More random notes from the design guidelines:

"To design buildings that seem to "grow out" of the site by responding to the climate, landforms, and native landscape."

"To create buildings that have a strong indoor/outdoor relationship."

General guide (heated and air conditioned footage)
Less than .50 acres: 4000 sf
.50 to .75: 5000 sf
.75 to 1 acre: 5500 sf
1 to 1.5 acres: 7000 sf
1.5 to 2 acres and up: case by case

I find that interesting, as our 4200 sf home sits on 1.5 acres. To imagine it 75% bigger just seems huge.

More guidelines:
Max building height (two story): 35 feet from natural grade to highest point on roof

Basic roof lines should not extend more than 5 feet beyond the tree canopy on lots with major trees (8 inch diameter base or more) Feature elements (towers) may exceed height restrictions with written approval of DRC.

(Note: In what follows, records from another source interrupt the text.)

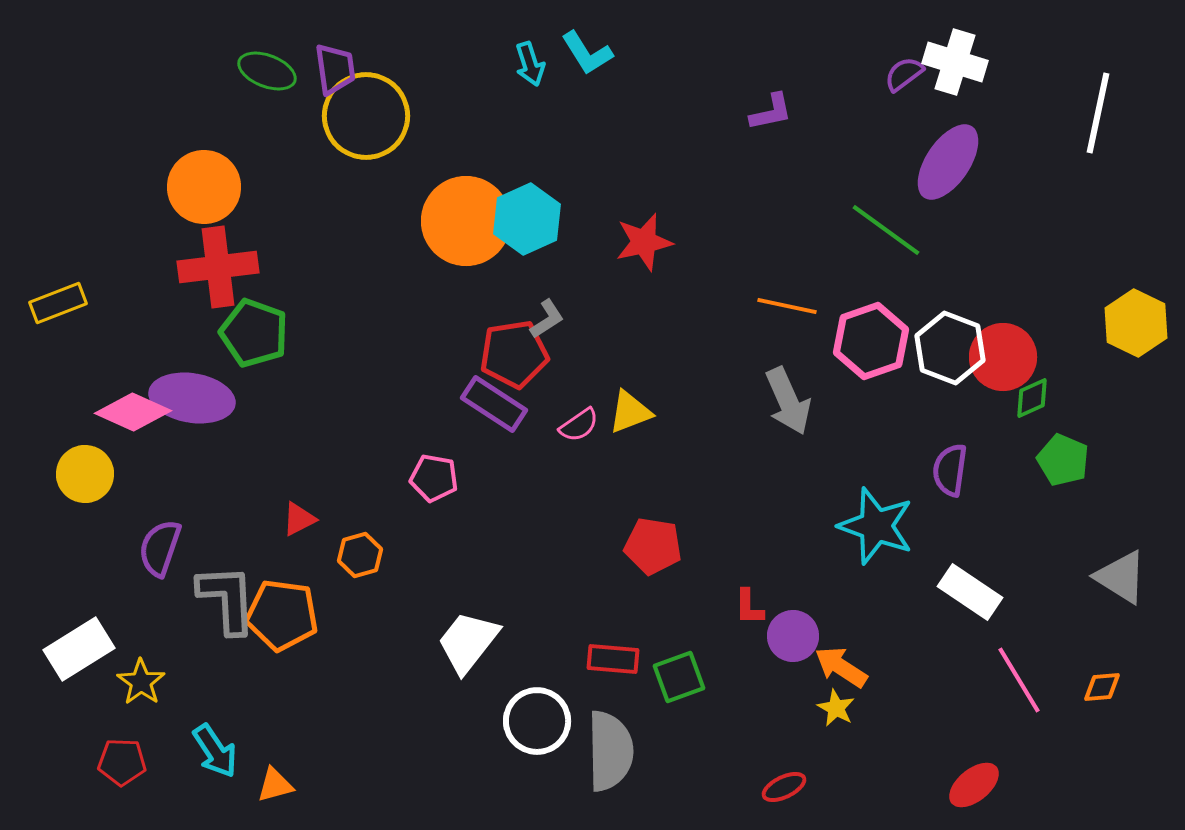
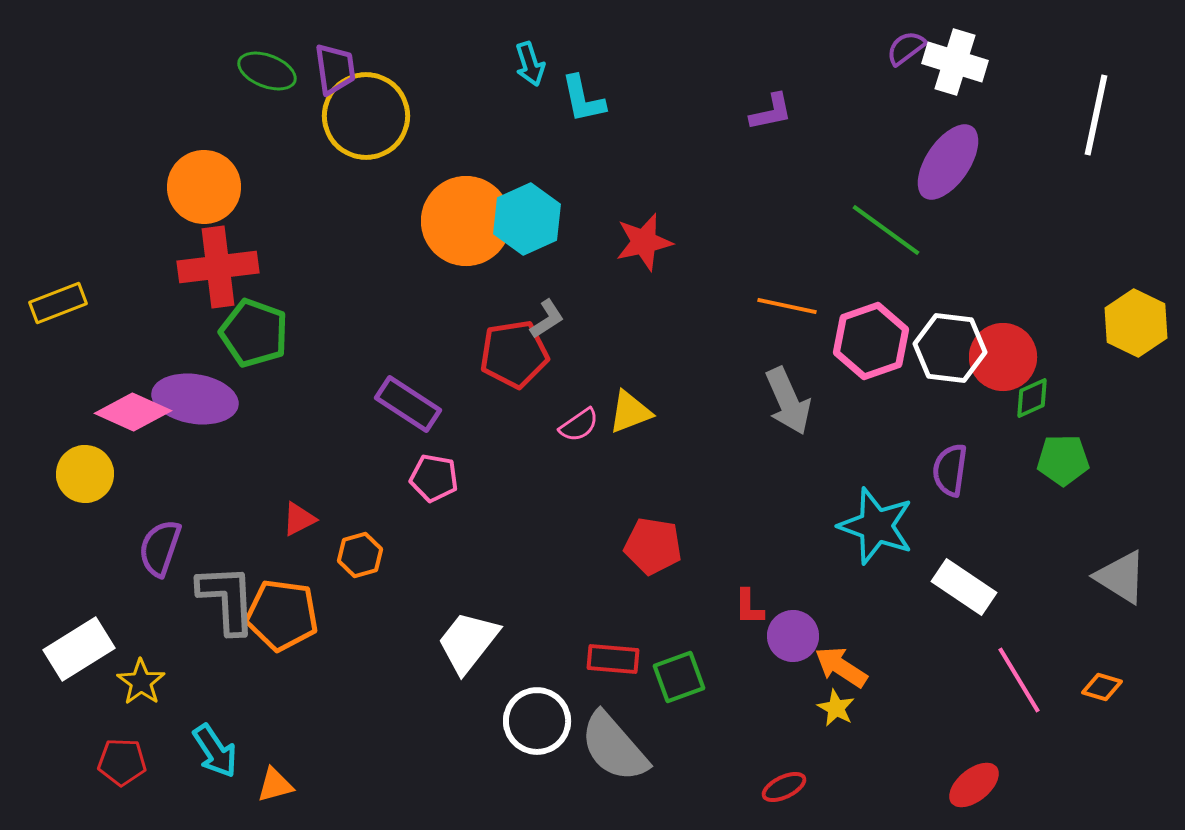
cyan L-shape at (587, 53): moved 4 px left, 46 px down; rotated 20 degrees clockwise
purple semicircle at (904, 74): moved 2 px right, 26 px up
white line at (1098, 113): moved 2 px left, 2 px down
white hexagon at (950, 348): rotated 14 degrees counterclockwise
purple ellipse at (192, 398): moved 3 px right, 1 px down
purple rectangle at (494, 404): moved 86 px left
green pentagon at (1063, 460): rotated 24 degrees counterclockwise
white rectangle at (970, 592): moved 6 px left, 5 px up
orange diamond at (1102, 687): rotated 21 degrees clockwise
gray semicircle at (610, 751): moved 4 px right, 4 px up; rotated 140 degrees clockwise
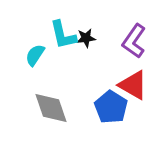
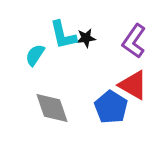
gray diamond: moved 1 px right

One story home height limit: 24 feet

White limestone or very light stone as predominant stone for exterior walls prohibited.

Gutters and downspouts must be made of copper or lead coated copper.

No oversized or two story entries such as triumphant arches or enormous front door assemblies are allowed.


AnthonyNadalin said...

I find the size guideline stupid as this transforms S.O. into a big box development that I could get anywhere. I'm already upset that they are clearing almost the entire sites to put these big boxes up and its lot line to lot line, might as well be in the Hills or one of the other developments. This is sad, real sad, I hope these are guidelines like before and not mandates.

Anonymous said...

This is total misinformation. A typical "building Envelope" is 10,000/SF to 15,000/SF. An acre lot is 43,560/SF. The only "site clearing" or construction can be done within the building envelope which represents usually LESS than one third of any site. "Lot line to lot line" and "big boxes" is total hyperbole and misinformation. I suggest that before you make a comment on something you should be armed with the smallest bit of factual information.

Bob Wood said...

Ah, flame to warm us all on cool days!

I present the guidelines as clearly as possible. As in many things, INTERPRETATION is key. I can point to at least one home which looks like they darn near cleared the whole lot, but that was then and this is apparently now.

I can also point to several homes that - to me - beautifully meld the home and developed area with the natural look of the rest of their site.